Characterization of gill (Na+ K)–activated adenosine triphosphatase from chinook salmon, Oncorhynchus tshawytscha

Abstract

(Na ⁺K)-activated ATPase activity from gills of yearling spring chinook was examined using a new rapid assay method. Characterization of the enzyme activity was performed. Optimal activity was obtained at pH 7.2 in the presence of 240 mM NaCl, 120 mM KCl, 20 mM MgCl₂ and 10 mM Na₂ATP. Maximal inhibition of the enzyme was observed in the presence of 0.5 mM ouabain.
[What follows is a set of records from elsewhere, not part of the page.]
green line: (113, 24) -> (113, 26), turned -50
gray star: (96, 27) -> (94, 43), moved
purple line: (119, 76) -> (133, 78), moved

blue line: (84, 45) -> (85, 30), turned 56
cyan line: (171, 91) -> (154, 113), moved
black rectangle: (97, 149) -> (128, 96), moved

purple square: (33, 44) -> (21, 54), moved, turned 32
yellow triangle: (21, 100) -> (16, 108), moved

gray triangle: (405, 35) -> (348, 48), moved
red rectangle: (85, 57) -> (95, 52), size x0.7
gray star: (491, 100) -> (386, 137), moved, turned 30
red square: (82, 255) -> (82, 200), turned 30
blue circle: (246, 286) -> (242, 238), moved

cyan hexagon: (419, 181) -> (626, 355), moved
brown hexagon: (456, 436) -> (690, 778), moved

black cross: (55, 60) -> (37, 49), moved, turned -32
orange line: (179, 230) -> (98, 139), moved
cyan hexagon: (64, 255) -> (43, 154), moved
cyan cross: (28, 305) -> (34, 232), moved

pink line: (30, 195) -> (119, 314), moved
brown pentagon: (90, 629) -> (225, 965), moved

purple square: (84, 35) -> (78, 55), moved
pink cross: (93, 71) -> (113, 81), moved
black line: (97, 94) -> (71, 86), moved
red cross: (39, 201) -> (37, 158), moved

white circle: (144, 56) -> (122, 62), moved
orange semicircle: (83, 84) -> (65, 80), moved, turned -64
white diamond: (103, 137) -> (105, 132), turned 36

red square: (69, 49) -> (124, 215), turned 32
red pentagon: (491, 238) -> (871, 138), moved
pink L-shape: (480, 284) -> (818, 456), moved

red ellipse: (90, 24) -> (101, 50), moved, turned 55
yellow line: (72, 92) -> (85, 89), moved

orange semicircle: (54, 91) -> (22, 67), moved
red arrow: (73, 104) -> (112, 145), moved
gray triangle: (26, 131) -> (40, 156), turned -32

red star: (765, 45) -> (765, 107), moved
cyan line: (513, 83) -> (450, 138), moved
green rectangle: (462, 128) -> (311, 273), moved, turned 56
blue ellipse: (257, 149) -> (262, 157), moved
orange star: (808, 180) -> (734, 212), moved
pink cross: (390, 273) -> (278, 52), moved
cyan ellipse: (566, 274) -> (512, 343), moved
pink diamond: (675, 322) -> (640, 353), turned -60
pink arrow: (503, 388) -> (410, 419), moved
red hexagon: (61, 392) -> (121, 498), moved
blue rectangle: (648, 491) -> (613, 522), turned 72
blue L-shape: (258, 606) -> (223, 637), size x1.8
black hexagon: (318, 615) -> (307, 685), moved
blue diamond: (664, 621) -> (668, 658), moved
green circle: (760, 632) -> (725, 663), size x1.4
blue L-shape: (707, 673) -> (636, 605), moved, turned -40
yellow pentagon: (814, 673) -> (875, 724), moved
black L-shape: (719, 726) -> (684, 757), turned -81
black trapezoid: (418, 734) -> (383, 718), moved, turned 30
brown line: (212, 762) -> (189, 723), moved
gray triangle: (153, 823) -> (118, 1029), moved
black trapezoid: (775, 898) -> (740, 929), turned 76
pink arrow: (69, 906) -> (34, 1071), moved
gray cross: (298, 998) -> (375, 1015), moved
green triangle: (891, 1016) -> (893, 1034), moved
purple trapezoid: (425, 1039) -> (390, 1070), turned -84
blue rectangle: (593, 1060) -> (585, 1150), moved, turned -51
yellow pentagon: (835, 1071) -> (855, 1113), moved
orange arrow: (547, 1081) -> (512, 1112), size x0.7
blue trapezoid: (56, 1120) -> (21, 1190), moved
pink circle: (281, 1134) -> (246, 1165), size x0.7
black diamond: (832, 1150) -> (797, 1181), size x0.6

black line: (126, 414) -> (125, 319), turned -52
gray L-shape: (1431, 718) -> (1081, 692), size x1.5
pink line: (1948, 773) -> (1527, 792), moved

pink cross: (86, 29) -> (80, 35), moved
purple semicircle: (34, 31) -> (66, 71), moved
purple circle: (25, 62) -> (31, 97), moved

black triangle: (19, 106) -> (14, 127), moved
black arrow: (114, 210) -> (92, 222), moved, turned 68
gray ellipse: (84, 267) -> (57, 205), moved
Differential centrifugation indicated that 75% of the enzymatic activity was sedimented at 1000 × g. Only 8% of the activity was found in the microsomal pellet. Treatment with 0.1% sodium deoxycholate liberated activity from the 1000 × g pellet and elevated the activity of the microsomal pellet from 8% to 51% of the total activity. This treatment caused a loss of 20% of the original activity of the preparation. Statistical analysis of the sampling procedure for gill (Na ⁺K)-activated ATPase activity indicated that there was small variation in the technique itself when compared to variation between the individual gill arches and between individual fish. Results indicate that for meaningful comparisons of groups of fish, the sampling of the gill arches must be standardized and a large number of individual fish must be sampled.